A hierarchical model is a Bayesian model in which the group-level distribution $\mathcal{N}(\mu,\tau^2)$ acts as a prior on the $\alpha_j$ , and the data update it into a posterior for each group. The shrinkage formula above is the posterior mean of $\alpha_j$ under that prior. When the hyperparameters $\mu,\tau^2,\sigma^2$ are themselves estimated from the data (rather than fixed by hand) and then plugged in, the procedure is called empirical Bayes; the closely related James–Stein estimator shrinks several group means toward their grand mean and provably beats the raw means in total squared error. Fully Bayesian versions place priors on the hyperparameters too and are typically fit with MCMC.
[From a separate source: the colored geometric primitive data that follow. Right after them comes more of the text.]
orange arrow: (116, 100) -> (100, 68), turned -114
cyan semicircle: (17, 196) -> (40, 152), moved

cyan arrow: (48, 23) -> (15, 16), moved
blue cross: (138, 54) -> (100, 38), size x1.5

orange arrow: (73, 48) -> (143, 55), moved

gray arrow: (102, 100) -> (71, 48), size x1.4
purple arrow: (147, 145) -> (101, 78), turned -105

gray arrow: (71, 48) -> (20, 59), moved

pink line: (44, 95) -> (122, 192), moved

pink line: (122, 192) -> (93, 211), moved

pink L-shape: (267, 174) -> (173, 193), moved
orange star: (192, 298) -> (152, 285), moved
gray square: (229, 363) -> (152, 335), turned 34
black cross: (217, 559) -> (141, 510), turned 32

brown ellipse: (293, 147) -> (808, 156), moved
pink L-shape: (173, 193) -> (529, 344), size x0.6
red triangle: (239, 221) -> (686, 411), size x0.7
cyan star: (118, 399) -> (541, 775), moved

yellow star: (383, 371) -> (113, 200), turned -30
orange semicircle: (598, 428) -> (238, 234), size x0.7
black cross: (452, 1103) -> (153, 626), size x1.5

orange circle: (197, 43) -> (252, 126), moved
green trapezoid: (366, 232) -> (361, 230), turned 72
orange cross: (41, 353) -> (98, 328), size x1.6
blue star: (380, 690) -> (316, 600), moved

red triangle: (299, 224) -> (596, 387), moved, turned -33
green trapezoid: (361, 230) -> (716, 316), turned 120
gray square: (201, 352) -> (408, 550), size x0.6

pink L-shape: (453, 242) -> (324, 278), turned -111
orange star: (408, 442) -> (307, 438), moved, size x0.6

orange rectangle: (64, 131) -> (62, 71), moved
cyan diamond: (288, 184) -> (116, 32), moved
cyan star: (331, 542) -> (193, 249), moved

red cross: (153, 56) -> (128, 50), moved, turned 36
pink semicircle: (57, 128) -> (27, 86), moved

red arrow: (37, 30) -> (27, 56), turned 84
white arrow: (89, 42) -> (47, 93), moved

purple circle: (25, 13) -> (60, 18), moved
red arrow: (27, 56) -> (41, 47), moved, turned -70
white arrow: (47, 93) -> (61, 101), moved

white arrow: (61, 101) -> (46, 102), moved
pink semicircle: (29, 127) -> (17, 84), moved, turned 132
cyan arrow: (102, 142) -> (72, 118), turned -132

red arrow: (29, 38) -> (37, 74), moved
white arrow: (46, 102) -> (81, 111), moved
Worked example: disease rates across small areas

Imagine measured rates in a dozen districts, where some districts contribute many cases and others only a few. The no-pooling rates for the small districts swing far above and below the truth simply from sampling noise. An empirical-Bayes fit estimates the between-district spread $\tau^2$ , forms each $w_j$ , and shrinks every raw rate toward the grand mean in proportion to how little data it rests on. The result is a set of stabilized rates that are usually closer to the truth, especially for the sparse districts.

In code

R

set.seed(1)
J <- 12
n <- sample(3:60, J, replace = TRUE)
true <- rnorm(J, 5, 1.6)
raw <- true + rnorm(J, 0, 3 / sqrt(n))   # no-pooling means

grand <- mean(raw)
tau2 <- var(raw)                          # between-group variance (rough)
w <- tau2 / (tau2 + (3^2) / n)            # shrinkage weights
shrunk <- grand + w * (raw - grand)       # partial-pooling estimates
data.frame(n, raw = round(raw, 2), shrunk = round(shrunk, 2))

Python

import numpy as np

rng = np.random.default_rng(1)
J = 12
n = rng.integers(3, 60, size=J)
true = rng.normal(5, 1.6, size=J)
sigma = 3.0
raw = true + rng.normal(0, sigma / np.sqrt(n))   # no-pooling means

grand = raw.mean()
tau2 = raw.var(ddof=1)                            # between-group variance
w = tau2 / (tau2 + sigma**2 / n)                  # shrinkage weights
shrunk = grand + w * (raw - grand)                # partial pooling

print(round(grand, 3))                            # grand mean ~4.7
for i in np.argsort(n)[:3]:                        # smallest groups shrink most
    print(n[i], round(raw[i], 2), round(shrunk[i], 2), round(w[i], 2))
# e.g.  4 8.03 5.28 0.19   (raw far out, shrunk pulled back hard)

5.038
4 6.99 5.85 0.42
11 6.79 6.2 0.66
17 4.1 4.33 0.75

Julia

using Random, Statistics
Random.seed!(1)
J = 12
n = rand(3:60, J)
true_a = 5 .+ 1.6 .* randn(J)
sigma = 3.0
raw = true_a .+ (sigma ./ sqrt.(n)) .* randn(J)

grand = mean(raw)
tau2 = var(raw)
w = tau2 ./ (tau2 .+ sigma^2 ./ n)
shrunk = grand .+ w .* (raw .- grand)   # partial-pooling estimates

Why it matters

Multilevel models are the standard tool whenever data arrive in clusters, from small-area disease mapping to hospital performance comparisons to repeated measures on the same subject. By shrinking unreliable estimates toward the group average, they avoid overreacting to noise in sparse groups while still surfacing genuine differences, giving more accurate and more honest group-level answers than either extreme of pooling.